* [Work instructions] For the entries that follow, report how many lines include the word "Heart" and add nothing.

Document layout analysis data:
....
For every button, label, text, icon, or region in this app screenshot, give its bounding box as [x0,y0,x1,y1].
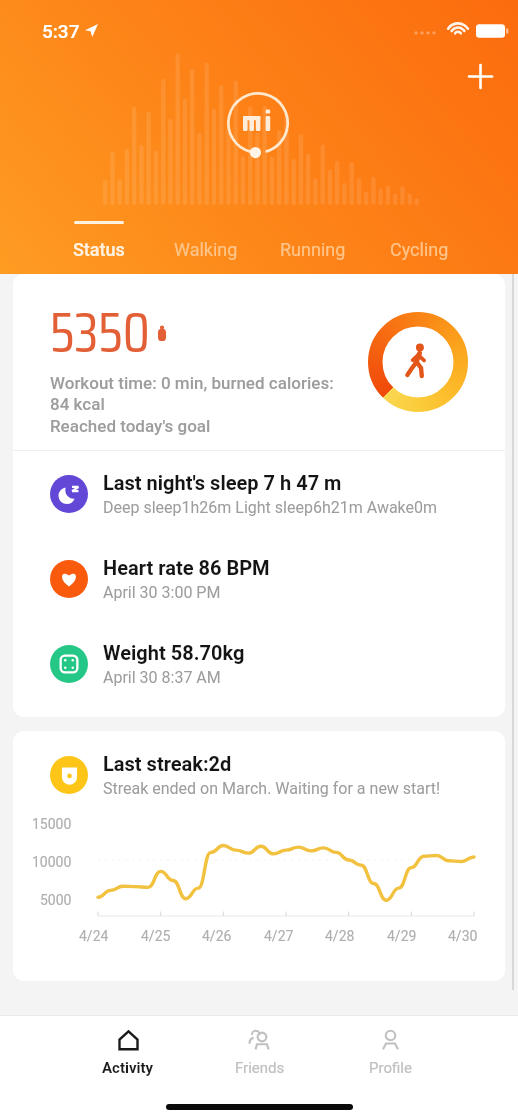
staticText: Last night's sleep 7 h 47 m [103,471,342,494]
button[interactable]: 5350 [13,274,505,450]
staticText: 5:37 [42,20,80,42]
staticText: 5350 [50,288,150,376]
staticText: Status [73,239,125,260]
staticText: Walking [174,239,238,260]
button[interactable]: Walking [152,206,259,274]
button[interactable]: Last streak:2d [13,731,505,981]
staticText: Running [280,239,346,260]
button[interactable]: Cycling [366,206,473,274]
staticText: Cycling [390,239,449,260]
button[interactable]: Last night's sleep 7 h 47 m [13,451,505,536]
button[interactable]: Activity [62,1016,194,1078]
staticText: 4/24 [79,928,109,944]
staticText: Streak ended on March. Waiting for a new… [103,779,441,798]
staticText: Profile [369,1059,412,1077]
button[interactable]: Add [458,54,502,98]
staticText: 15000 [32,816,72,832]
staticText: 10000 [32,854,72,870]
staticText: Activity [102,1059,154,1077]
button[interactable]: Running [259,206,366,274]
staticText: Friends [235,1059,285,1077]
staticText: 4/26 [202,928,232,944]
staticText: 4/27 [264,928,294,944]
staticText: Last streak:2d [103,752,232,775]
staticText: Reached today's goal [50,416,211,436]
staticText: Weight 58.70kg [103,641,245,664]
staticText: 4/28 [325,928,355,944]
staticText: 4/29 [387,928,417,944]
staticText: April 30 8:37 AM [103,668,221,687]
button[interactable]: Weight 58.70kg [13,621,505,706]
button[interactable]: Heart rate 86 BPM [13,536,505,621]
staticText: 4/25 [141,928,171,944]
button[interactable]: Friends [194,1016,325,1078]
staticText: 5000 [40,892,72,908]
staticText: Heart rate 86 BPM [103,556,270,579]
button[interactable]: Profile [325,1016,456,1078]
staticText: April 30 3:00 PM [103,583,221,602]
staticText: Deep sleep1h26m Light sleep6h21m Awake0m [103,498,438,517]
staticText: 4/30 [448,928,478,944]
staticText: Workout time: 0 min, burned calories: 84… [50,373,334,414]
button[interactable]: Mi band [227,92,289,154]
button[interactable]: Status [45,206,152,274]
....
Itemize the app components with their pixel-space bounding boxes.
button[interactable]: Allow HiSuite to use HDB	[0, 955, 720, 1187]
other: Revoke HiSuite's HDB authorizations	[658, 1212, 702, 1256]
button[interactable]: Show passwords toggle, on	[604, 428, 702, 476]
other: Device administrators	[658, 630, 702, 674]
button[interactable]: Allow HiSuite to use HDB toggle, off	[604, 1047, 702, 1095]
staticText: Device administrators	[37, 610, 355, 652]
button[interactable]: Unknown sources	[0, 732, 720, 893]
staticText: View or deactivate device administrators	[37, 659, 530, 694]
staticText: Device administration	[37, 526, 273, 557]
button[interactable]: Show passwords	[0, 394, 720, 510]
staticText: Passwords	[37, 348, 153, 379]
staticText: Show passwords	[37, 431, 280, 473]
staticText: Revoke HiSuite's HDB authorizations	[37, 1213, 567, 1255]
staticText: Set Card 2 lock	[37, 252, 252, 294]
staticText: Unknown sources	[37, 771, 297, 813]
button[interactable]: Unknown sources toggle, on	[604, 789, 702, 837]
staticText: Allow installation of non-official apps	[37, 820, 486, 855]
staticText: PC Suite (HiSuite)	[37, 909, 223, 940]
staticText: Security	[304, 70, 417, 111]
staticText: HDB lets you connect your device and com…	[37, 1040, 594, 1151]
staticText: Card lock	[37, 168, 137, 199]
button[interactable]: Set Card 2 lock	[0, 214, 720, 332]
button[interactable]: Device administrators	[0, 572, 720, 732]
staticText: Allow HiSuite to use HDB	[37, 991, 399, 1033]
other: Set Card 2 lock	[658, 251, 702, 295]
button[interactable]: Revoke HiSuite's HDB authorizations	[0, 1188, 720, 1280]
....
* [Exercise result] 2